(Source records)
==============================

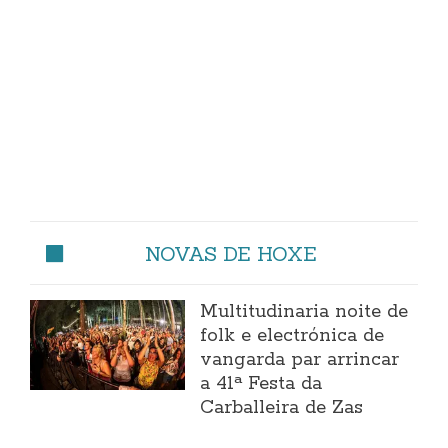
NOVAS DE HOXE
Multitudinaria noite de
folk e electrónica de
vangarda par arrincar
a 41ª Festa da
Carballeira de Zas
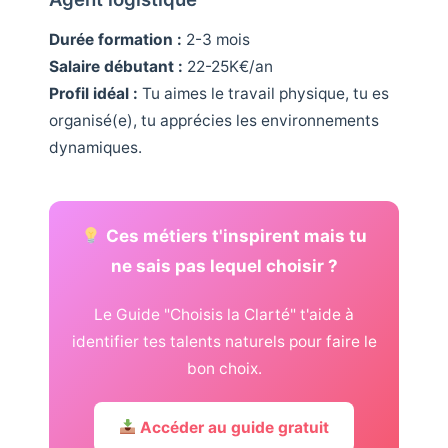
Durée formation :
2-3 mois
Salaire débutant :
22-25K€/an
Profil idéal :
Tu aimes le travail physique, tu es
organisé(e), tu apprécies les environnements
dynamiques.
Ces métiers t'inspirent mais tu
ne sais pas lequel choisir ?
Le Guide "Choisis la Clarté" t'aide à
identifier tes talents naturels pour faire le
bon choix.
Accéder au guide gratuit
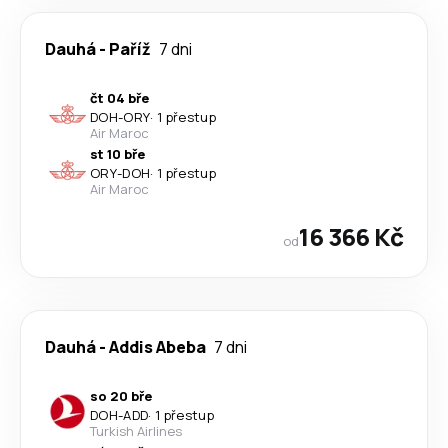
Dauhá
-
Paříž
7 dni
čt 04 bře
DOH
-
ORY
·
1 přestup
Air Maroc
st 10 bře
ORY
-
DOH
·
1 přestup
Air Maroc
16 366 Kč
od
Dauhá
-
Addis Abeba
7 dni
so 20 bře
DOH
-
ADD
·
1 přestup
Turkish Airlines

==============================

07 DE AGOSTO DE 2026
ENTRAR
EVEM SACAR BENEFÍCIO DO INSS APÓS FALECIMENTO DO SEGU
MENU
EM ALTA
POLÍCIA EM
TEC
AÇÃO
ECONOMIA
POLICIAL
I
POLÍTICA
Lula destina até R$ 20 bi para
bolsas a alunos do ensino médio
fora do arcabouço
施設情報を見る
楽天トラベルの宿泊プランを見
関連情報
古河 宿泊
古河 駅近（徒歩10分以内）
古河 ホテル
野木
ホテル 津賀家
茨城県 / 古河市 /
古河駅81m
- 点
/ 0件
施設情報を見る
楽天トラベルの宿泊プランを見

==============================

> _Work request_
Please output, exactly as written, the lines above from the one holding "folk e electrónica de" through the one holding "Turkish Airlines", both included, with the pictures omitted.

> _Answer to this exercise_
folk e electrónica de
vangarda par arrincar
a 41ª Festa da
Carballeira de Zas
Durée formation :
2-3 mois
Salaire débutant :
22-25K€/an
Profil idéal :
Tu aimes le travail physique, tu es
organisé(e), tu apprécies les environnements
dynamiques.
Ces métiers t'inspirent mais tu
ne sais pas lequel choisir ?
Le Guide "Choisis la Clarté" t'aide à
identifier tes talents naturels pour faire le
bon choix.
Accéder au guide gratuit
Dauhá
-
Paříž
7 dni
čt 04 bře
DOH
-
ORY
·
1 přestup
Air Maroc
st 10 bře
ORY
-
DOH
·
1 přestup
Air Maroc
16 366 Kč
od
Dauhá
-
Addis Abeba
7 dni
so 20 bře
DOH
-
ADD
·
1 přestup
Turkish Airlines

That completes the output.